Instructions to follow ::
Copy each entry below exactly. No images.

[Data for the task Boundary: Start]

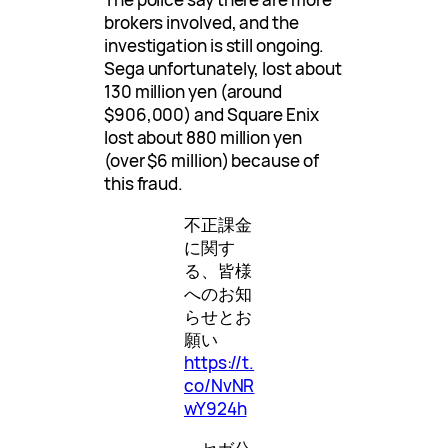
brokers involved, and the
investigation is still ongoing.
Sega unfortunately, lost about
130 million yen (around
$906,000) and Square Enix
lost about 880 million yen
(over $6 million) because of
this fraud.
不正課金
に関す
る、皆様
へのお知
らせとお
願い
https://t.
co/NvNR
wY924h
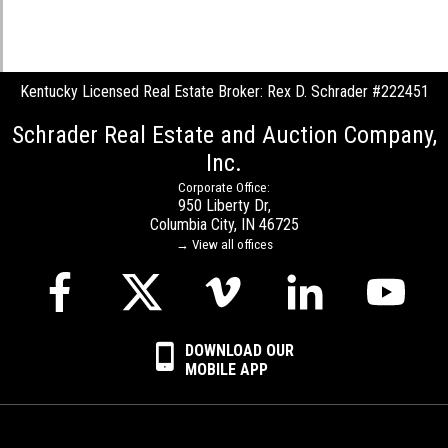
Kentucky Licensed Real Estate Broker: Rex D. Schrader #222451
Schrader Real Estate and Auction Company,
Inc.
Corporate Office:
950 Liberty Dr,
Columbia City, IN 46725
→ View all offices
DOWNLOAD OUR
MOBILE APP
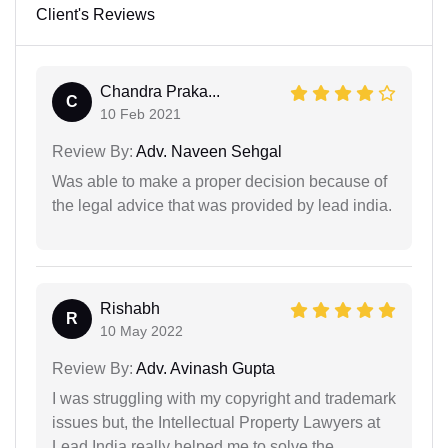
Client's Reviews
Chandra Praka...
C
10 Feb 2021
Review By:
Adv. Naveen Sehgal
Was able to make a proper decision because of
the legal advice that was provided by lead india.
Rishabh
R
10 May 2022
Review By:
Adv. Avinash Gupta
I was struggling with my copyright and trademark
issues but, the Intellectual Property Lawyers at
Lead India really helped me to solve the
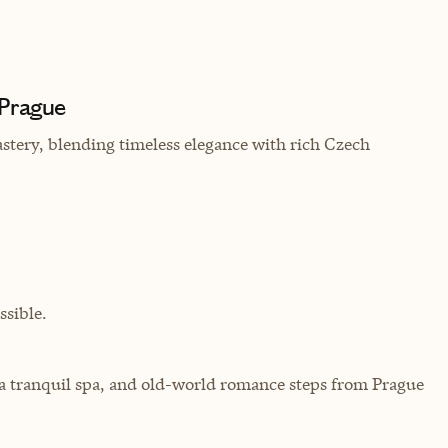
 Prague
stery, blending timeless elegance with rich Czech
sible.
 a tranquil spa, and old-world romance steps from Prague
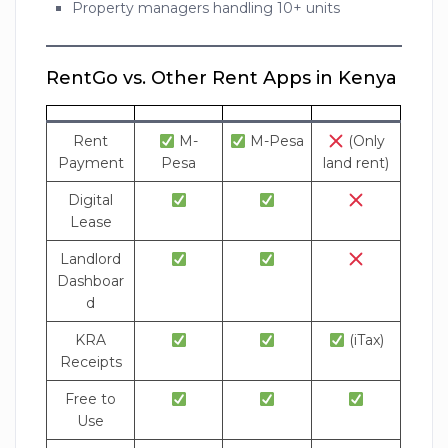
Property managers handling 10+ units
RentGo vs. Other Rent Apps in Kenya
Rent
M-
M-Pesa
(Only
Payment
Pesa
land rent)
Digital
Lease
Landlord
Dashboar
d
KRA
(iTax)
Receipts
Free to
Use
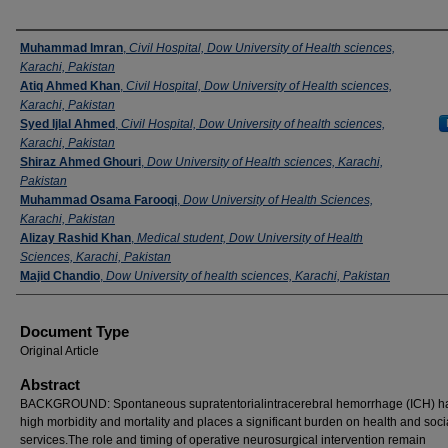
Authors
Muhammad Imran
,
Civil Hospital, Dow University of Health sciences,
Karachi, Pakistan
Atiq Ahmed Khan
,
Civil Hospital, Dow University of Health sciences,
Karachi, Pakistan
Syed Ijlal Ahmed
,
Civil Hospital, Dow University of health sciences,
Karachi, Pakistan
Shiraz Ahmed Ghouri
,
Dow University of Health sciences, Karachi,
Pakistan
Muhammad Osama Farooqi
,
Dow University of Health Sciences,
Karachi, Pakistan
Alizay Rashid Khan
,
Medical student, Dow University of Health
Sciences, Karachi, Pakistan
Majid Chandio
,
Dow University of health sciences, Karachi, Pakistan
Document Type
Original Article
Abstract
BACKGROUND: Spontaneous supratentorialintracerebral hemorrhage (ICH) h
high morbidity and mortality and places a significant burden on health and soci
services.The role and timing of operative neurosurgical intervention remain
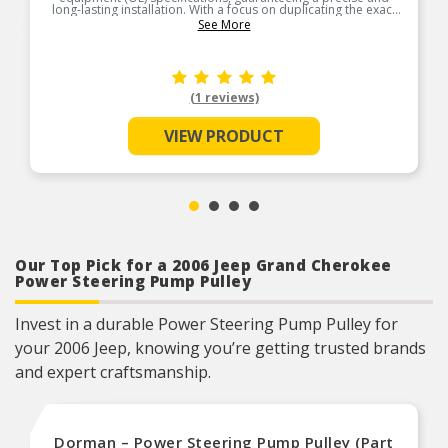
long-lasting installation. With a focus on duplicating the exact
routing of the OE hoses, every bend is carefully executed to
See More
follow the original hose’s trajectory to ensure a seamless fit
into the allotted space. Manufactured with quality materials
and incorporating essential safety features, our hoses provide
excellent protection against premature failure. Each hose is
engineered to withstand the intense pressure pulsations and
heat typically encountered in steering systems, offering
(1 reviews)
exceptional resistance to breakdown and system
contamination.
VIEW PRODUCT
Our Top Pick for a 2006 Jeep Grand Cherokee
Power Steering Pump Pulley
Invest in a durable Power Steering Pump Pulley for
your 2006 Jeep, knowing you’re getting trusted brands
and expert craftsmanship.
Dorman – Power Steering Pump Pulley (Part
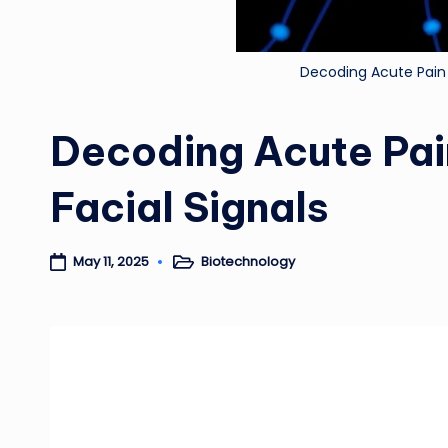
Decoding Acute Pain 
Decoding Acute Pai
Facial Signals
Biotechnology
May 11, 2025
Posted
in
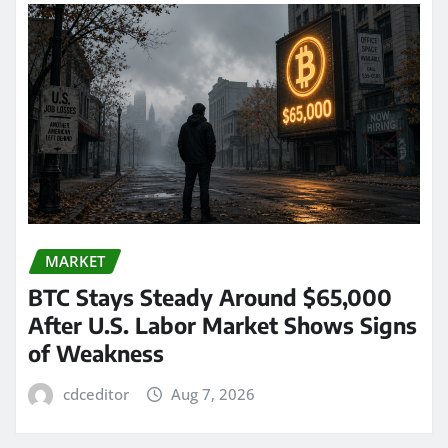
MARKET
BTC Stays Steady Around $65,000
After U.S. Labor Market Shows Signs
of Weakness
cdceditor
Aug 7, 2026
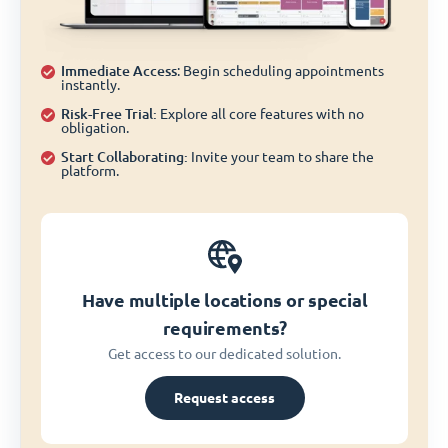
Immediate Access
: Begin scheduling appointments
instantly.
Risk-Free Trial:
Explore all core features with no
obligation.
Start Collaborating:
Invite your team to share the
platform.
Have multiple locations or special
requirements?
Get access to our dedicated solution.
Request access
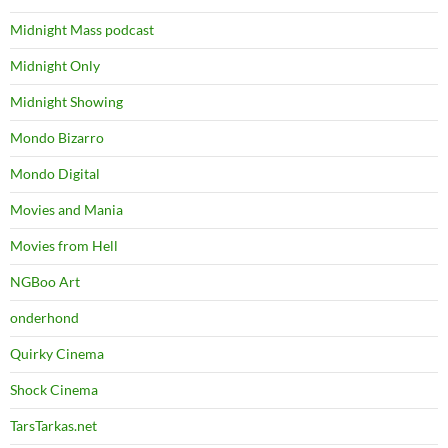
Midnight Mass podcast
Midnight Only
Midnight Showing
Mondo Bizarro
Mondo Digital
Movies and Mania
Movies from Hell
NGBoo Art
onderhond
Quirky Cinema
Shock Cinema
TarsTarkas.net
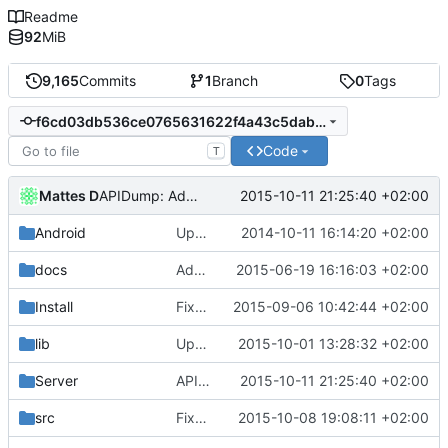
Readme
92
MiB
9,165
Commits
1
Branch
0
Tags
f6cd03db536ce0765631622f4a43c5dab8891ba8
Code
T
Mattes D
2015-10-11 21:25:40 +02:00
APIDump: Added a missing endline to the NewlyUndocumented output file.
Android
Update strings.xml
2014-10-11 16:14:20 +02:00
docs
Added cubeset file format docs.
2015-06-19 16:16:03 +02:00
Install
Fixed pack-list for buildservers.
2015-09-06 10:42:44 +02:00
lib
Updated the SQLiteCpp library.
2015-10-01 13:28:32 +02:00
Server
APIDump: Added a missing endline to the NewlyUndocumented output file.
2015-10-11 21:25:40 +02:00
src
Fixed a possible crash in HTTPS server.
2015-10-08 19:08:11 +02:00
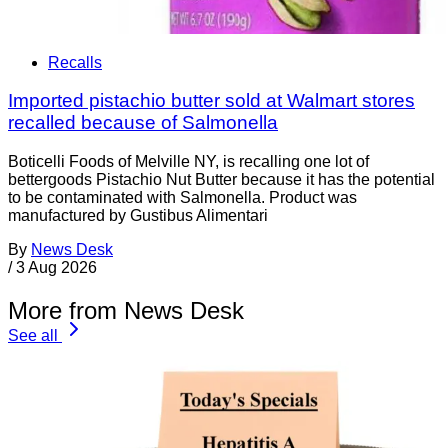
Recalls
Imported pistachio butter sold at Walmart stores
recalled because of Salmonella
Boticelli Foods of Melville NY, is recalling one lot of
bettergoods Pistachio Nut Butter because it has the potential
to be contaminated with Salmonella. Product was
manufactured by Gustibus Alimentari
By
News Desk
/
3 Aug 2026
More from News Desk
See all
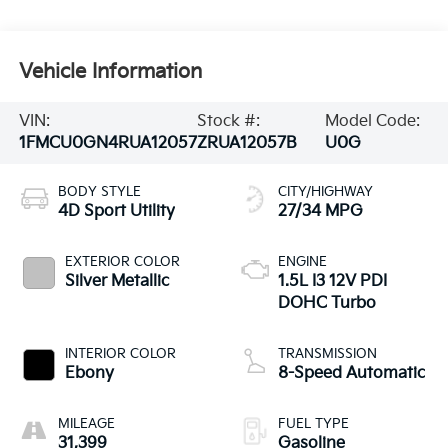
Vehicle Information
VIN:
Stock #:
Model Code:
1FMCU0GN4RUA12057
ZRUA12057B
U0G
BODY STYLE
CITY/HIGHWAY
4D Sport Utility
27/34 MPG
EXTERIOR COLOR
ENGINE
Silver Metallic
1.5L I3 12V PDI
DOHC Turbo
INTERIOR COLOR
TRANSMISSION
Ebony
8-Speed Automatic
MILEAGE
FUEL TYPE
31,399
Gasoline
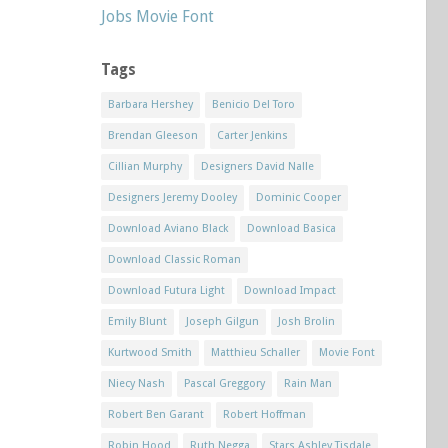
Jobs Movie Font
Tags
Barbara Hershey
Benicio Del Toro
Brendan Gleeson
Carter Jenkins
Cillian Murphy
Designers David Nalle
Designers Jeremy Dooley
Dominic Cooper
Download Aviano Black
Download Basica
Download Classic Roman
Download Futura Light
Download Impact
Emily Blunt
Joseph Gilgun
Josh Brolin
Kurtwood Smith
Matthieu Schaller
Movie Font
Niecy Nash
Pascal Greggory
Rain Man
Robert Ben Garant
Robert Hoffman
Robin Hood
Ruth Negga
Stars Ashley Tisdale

[Data for the task Boundary: End]

Response box ::
brokers involved, and the
investigation is still ongoing.
Sega unfortunately, lost about
130 million yen (around
$906,000) and Square Enix
lost about 880 million yen
(over $6 million) because of
this fraud.
不正課金
に関す
る、皆様
へのお知
らせとお
願い
https://t.
co/NvNR
wY924h
Kentucky Licensed Real Estate Broker: Rex D. Schrader #222451
Schrader Real Estate and Auction Company,
Inc.
Corporate Office:
950 Liberty Dr,
Columbia City, IN 46725
→ View all offices
DOWNLOAD OUR
MOBILE APP
Client's Reviews
Chandra Praka...
C
10 Feb 2021
Review By:
Adv. Naveen Sehgal
Was able to make a proper decision because of
the legal advice that was provided by lead india.
Rishabh
R
10 May 2022
Review By:
Adv. Avinash Gupta
I was struggling with my copyright and trademark
issues but, the Intellectual Property Lawyers at
Lead India really helped me to solve the
 Prague
stery, blending timeless elegance with rich Czech
sible.
 a tranquil spa, and old-world romance steps from Prague
Property managers handling 10+ units
RentGo vs. Other Rent Apps in Kenya
Rent
M-
M-Pesa
(Only
Payment
Pesa
land rent)
Digital
Lease
Landlord
Dashboar
d
KRA
(iTax)
Receipts
Free to
Use
Authors
Muhammad Imran
,
Civil Hospital, Dow University of Health sciences,
Karachi, Pakistan
Atiq Ahmed Khan
,
Civil Hospital, Dow University of Health sciences,
Karachi, Pakistan
Syed Ijlal Ahmed
,
Civil Hospital, Dow University of health sciences,
Karachi, Pakistan
Shiraz Ahmed Ghouri
,
Dow University of Health sciences, Karachi,
Pakistan
Muhammad Osama Farooqi
,
Dow University of Health Sciences,
Karachi, Pakistan
Alizay Rashid Khan
,
Medical student, Dow University of Health
Sciences, Karachi, Pakistan
Majid Chandio
,
Dow University of health sciences, Karachi, Pakistan
Document Type
Original Article
Abstract
BACKGROUND: Spontaneous supratentorialintracerebral hemorrhage (ICH) h
high morbidity and mortality and places a significant burden on health and soci
services.The role and timing of operative neurosurgical intervention remain
long-lasting installation. With a focus on duplicating the exact
routing of the OE hoses, every bend is carefully executed to
See More
follow the original hose’s trajectory to ensure a seamless fit
into the allotted space. Manufactured with quality materials
and incorporating essential safety features, our hoses provide
excellent protection against premature failure. Each hose is
engineered to withstand the intense pressure pulsations and
heat typically encountered in steering systems, offering
(1 reviews)
exceptional resistance to breakdown and system
contamination.
VIEW PRODUCT
Our Top Pick for a 2006 Jeep Grand Cherokee
Power Steering Pump Pulley
Invest in a durable Power Steering Pump Pulley for
your 2006 Jeep, knowing you’re getting trusted brands
and expert craftsmanship.
Dorman – Power Steering Pump Pulley (Part
Decoding Acute Pain 
Decoding Acute Pai
Facial Signals
Biotechnology
May 11, 2025
Posted
in
MARKET
BTC Stays Steady Around $65,000
After U.S. Labor Market Shows Signs
of Weakness
cdceditor
Aug 7, 2026
Immediate Access
: Begin scheduling appointments
instantly.
Risk-Free Trial:
Explore all core features with no
obligation.
Start Collaborating:
Invite your team to share the
platform.
Have multiple locations or special
requirements?
Get access to our dedicated solution.
Request access
Midnight Mass podcast
Midnight Only
Midnight Showing
Mondo Bizarro
Mondo Digital
Movies and Mania
Movies from Hell
NGBoo Art
onderhond
Quirky Cinema
Shock Cinema
TarsTarkas.net
Readme
92
MiB
9,165
Commits
1
Branch
0
Tags
f6cd03db536ce0765631622f4a43c5dab8891ba8
Code
T
Mattes D
2015-10-11 21:25:40 +02:00
APIDump: Added a missing endline to the NewlyUndocumented output file.
Android
Update strings.xml
2014-10-11 16:14:20 +02:00
docs
Added cubeset file format docs.
2015-06-19 16:16:03 +02:00
Install
Fixed pack-list for buildservers.
2015-09-06 10:42:44 +02:00
lib
Updated the SQLiteCpp library.
2015-10-01 13:28:32 +02:00
Server
APIDump: Added a missing endline to the NewlyUndocumented output file.
2015-10-11 21:25:40 +02:00
src
Fixed a possible crash in HTTPS server.
2015-10-08 19:08:11 +02:00
Recalls
Imported pistachio butter sold at Walmart stores
recalled because of Salmonella
Boticelli Foods of Melville NY, is recalling one lot of
bettergoods Pistachio Nut Butter because it has the potential
to be contaminated with Salmonella. Product was
manufactured by Gustibus Alimentari
By
News Desk
/
3 Aug 2026
More from News Desk
See all
Vehicle Information
VIN:
Stock #:
Model Code:
1FMCU0GN4RUA12057
ZRUA12057B
U0G
BODY STYLE
CITY/HIGHWAY
4D Sport Utility
27/34 MPG
EXTERIOR COLOR
ENGINE
Silver Metallic
1.5L I3 12V PDI
DOHC Turbo
INTERIOR COLOR
TRANSMISSION
Ebony
8-Speed Automatic
MILEAGE
FUEL TYPE
31,399
Gasoline
Jobs Movie Font
Tags
Barbara Hershey
Benicio Del Toro
Brendan Gleeson
Carter Jenkins
Cillian Murphy
Designers David Nalle
Designers Jeremy Dooley
Dominic Cooper
Download Aviano Black
Download Basica
Download Classic Roman
Download Futura Light
Download Impact
Emily Blunt
Joseph Gilgun
Josh Brolin
Kurtwood Smith
Matthieu Schaller
Movie Font
Niecy Nash
Pascal Greggory
Rain Man
Robert Ben Garant
Robert Hoffman
Robin Hood
Ruth Negga
Stars Ashley Tisdale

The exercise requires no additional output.